Now well into its second season, the show finds its characters performing for the troops at Fort Campbell -- a mere hour away from Nashville both in reality and on the television series. The interconnection between the series and the Army community is a necessity, said "Nashville" actor Melvin Kearney, while on set March 26. The former sergeant with the North Carolina National Guard plays Juliette Barnes' bodyguard, Bo.

"Like I've been saying from the beginning, we can't show the true Nashville without having 101st [Airborne Division] a part of it," said the Veteran, who deployed twice to Iraq.

Kearney did not originally set out to become an actor, but now that he has an audience, he continues to advocate for Wounded Warriors and military causes. He says the entire cast and crew are equally supportive of service members. This support was evident from the first time Kearney visited the ?"Nashville" set and met Panettiere.

"'You wore the uniform, so you're the real celebrity,'" he recalled Panettiere saying.

"The fact that she told me that, I mean, I still get the chills. That meant so much. Because this cast cares. They get it."

For Panettiere, who spent much of the week in shoots and reshoots of a major concert scene, service and duty to country are concepts her Family ingrained in her at an early age. The experience of interacting with Soldiers firsthand on an Army installation was "unbelievable," the actress said.

"It's an overwhelming feeling, and my dad was a lieutenant in the fire department in New York City, so I have a great respect for those who serve our country and protect it and just to be here and see it in person is surreal," she said.

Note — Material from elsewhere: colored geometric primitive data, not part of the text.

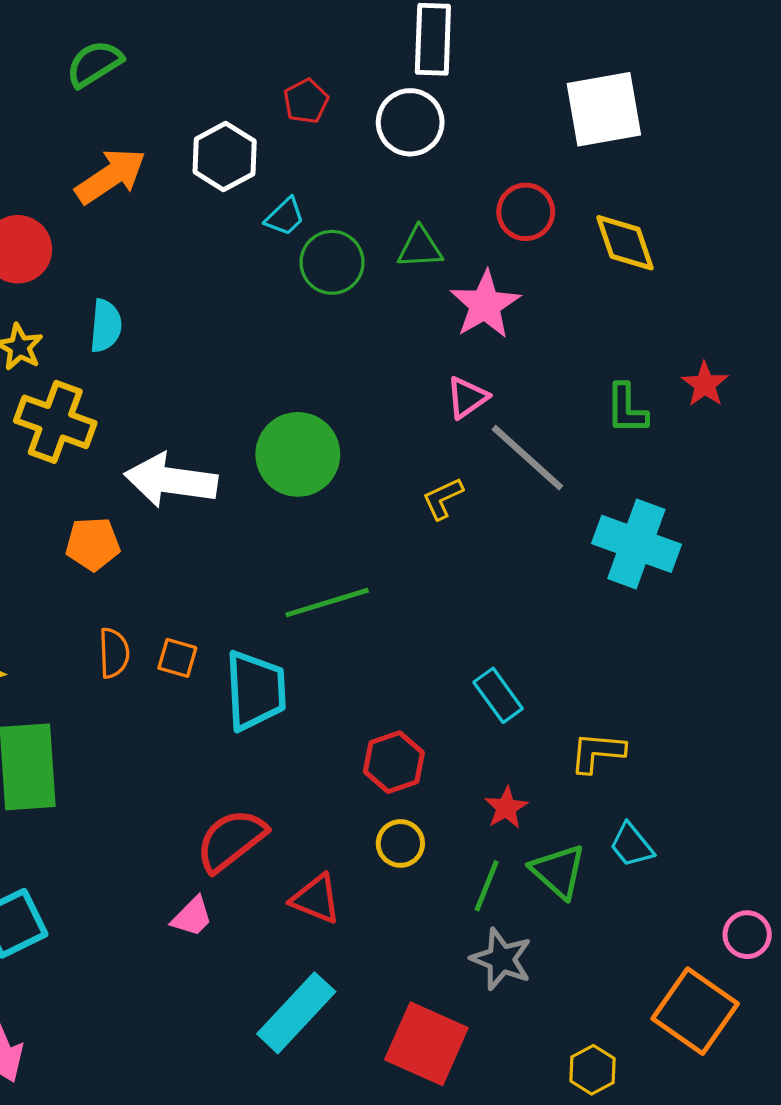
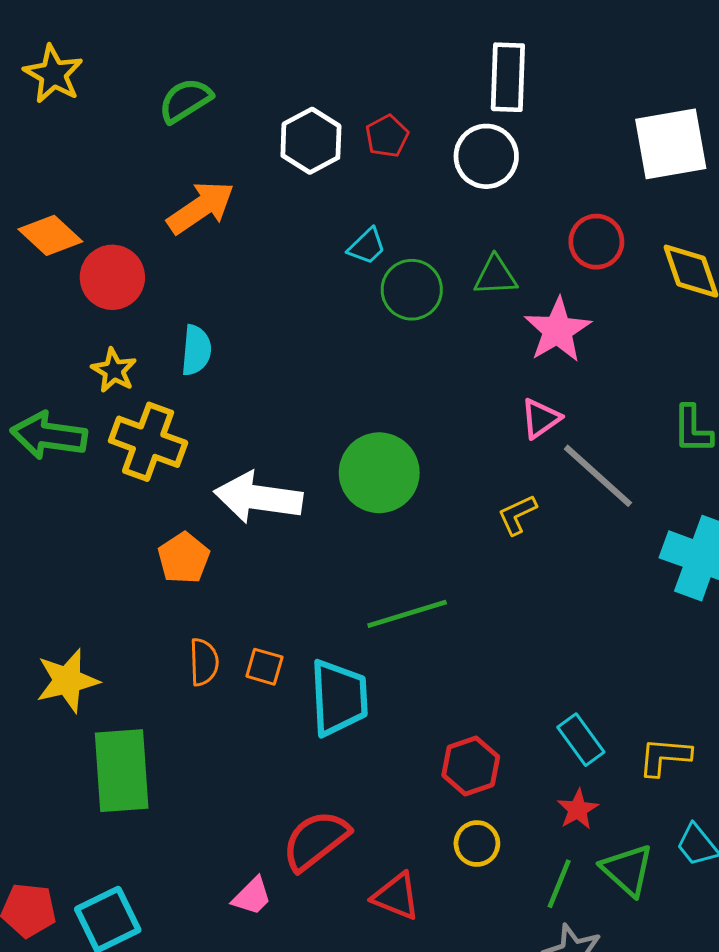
white hexagon: (225, 156) -> (311, 141), moved
orange pentagon: (93, 544) -> (184, 558), turned -30
cyan rectangle: (498, 695) -> (581, 740), moved
pink trapezoid: (192, 917) -> (252, 896), moved

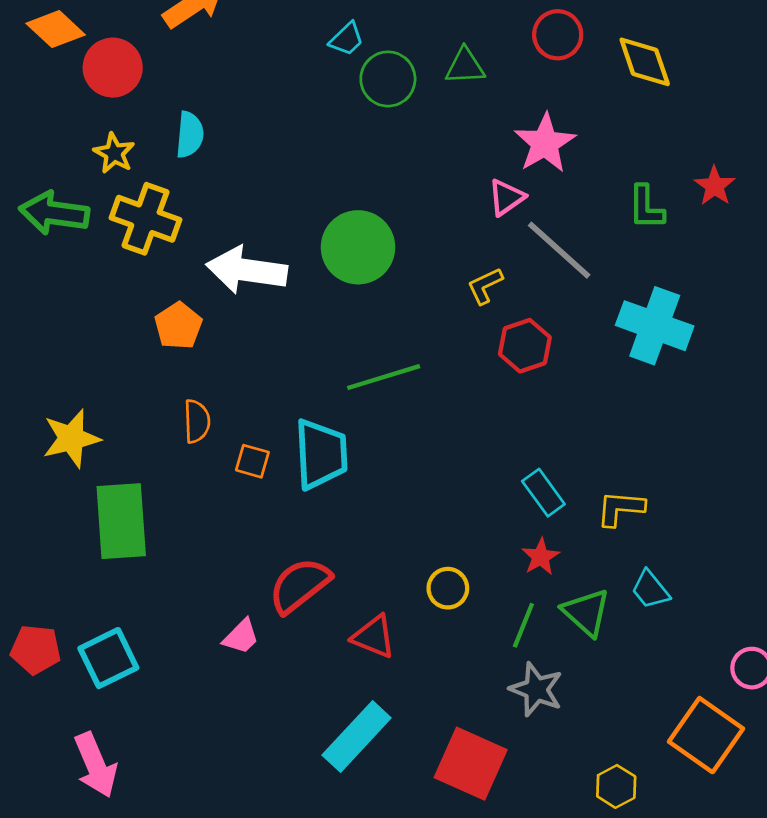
pink star: (558, 330) -> (545, 143), moved
orange square: (264, 667) -> (252, 461), moved
red hexagon: (471, 766) -> (525, 346), moved

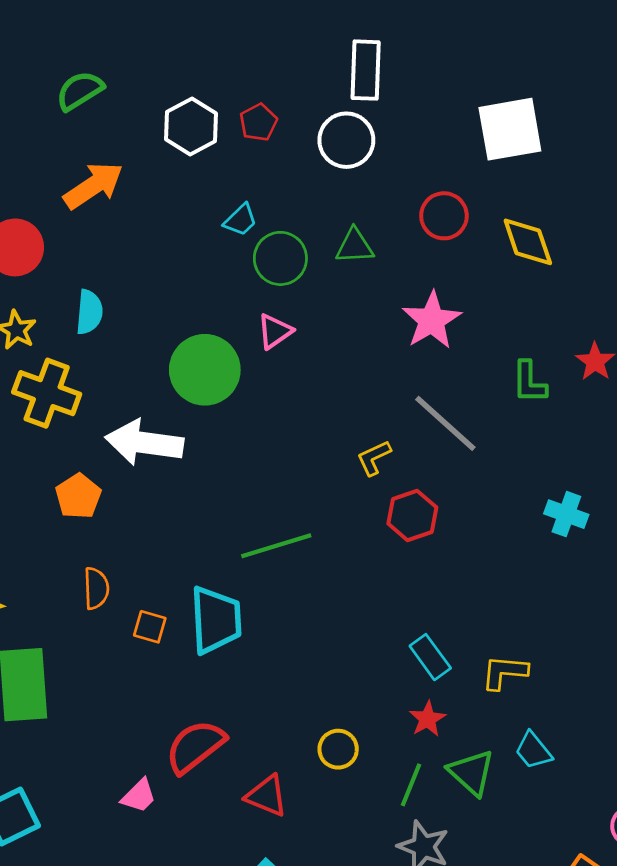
pink triangle: (506, 197) -> (275, 331), moved
green circle: (358, 247) -> (205, 370), moved
cyan cross: (655, 326) -> (566, 514), moved, size x0.6

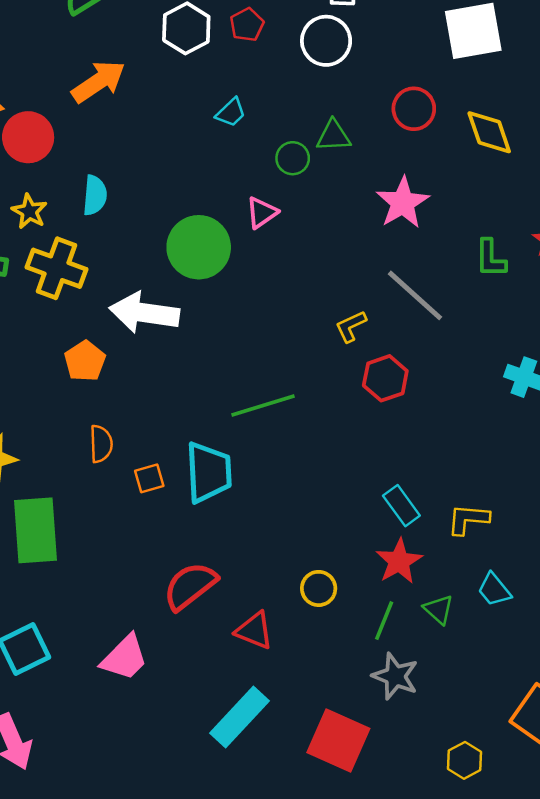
green circle: (280, 258) -> (293, 158), moved, size x0.7
orange square: (150, 627) -> (149, 478), turned -32
red star: (427, 719) -> (399, 561), size x1.4
green triangle: (471, 773) -> (439, 609), size x0.7
pink trapezoid: (139, 796) -> (125, 658), moved, size x1.5

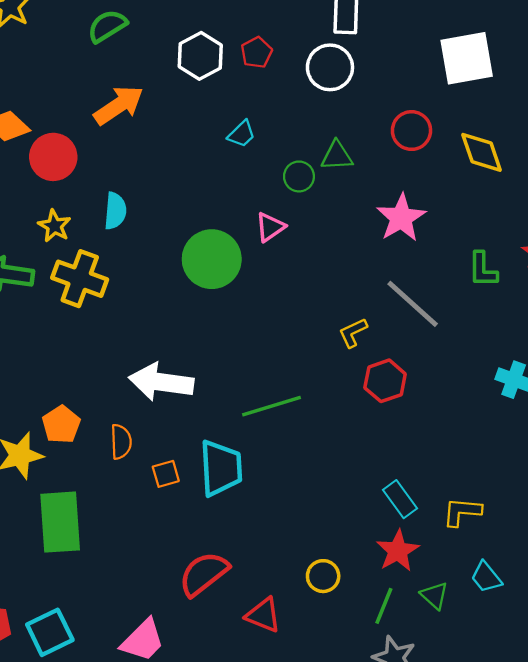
white arrow: (144, 313) -> (161, 382), moved
orange pentagon: (85, 361) -> (61, 424), moved

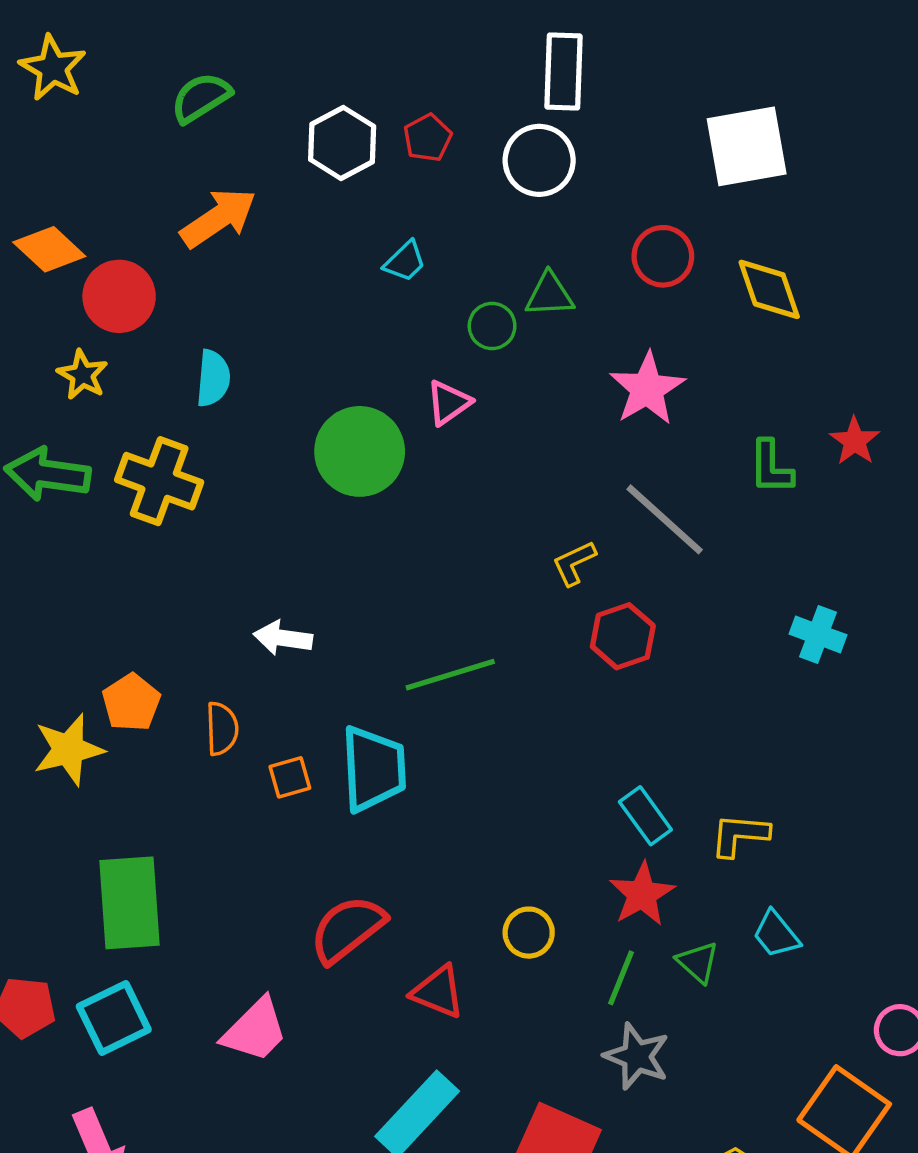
yellow star: (54, 226) -> (82, 375), moved
white arrow: (161, 382) -> (283, 638), size x0.6
green rectangle: (60, 522) -> (130, 903), moved

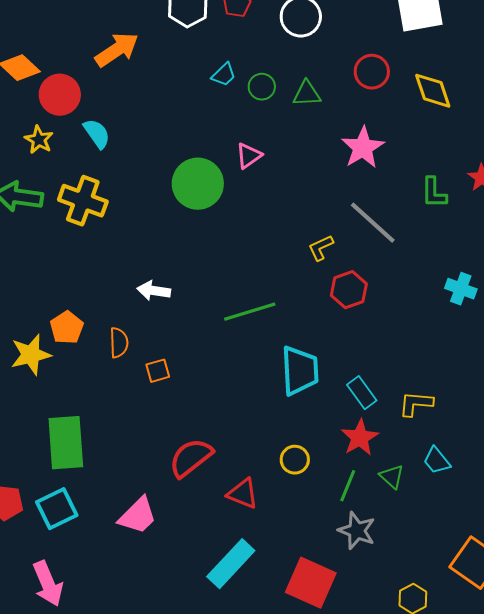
green circle: (492, 326) -> (262, 87), moved
cyan semicircle: (213, 378) -> (97, 134), moved, turned -40
cyan trapezoid: (374, 769) -> (300, 371), moved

Being able to use the show as a platform to spotlight Soldiers and the sacrifices of military Families is what Panettiere appreciates most.

"It's an incredibly exhilarating, overwhelming, no words to describe it feeling," she said. "We have these choppers coming in and out in the middle of our performing, and our American flag going up and our Soldiers around us and cast and crew … you just feel a great sense of unity."

"… They're really commendable people and it's amazing to put faces to those who are our heroes and protectors."

The experience was also valuable for the Soldiers and Family members in attendance, who got the behind-the-scenes experience of what it takes to film a one-hour network television episode. Specialist Michael Carroll, 326th Engineer Battalion, 1st Brigade Combat Team, 101st Airborne Division, enjoyed his experience as an extra.

"It's a lot of background work," he explained. "But it's cool to be on a set and have a different kind of experience from what you see on TV."

Whether interacting one-on-one with cast and crew or simply blending into the concert crowd, Carroll said he really appreciates the chance to represent Fort Campbell Soldiers.

"If anyone else has an opportunity to do something like this, it's pretty cool to do," he said.

Abby Torres, an Army spouse, watches "Nashville" each week. When her Family moved recently from Germany to Fort Campbell, much of her excitement came from realizing how close she would be to the country music capital.

"I love country music," she said. "I love music in general."

Torres stayed on the Sabre Army Airfield set for the majority of the day, March 26, where she interacted with many of the show's leads, including Charles Esten, who portrays guitarist Deacon Claybourne. Panettiere even held 3-year-old KaiLani, Torres' daughter, by the end of filming.

"They're just like right there in your face," she said of the actors. "You're like, 'wow, I see you on TV every day.'

"It's a good opportunity to show people that the Army Soldiers are here and … Nashville supports us. It's a great opportunity for everybody."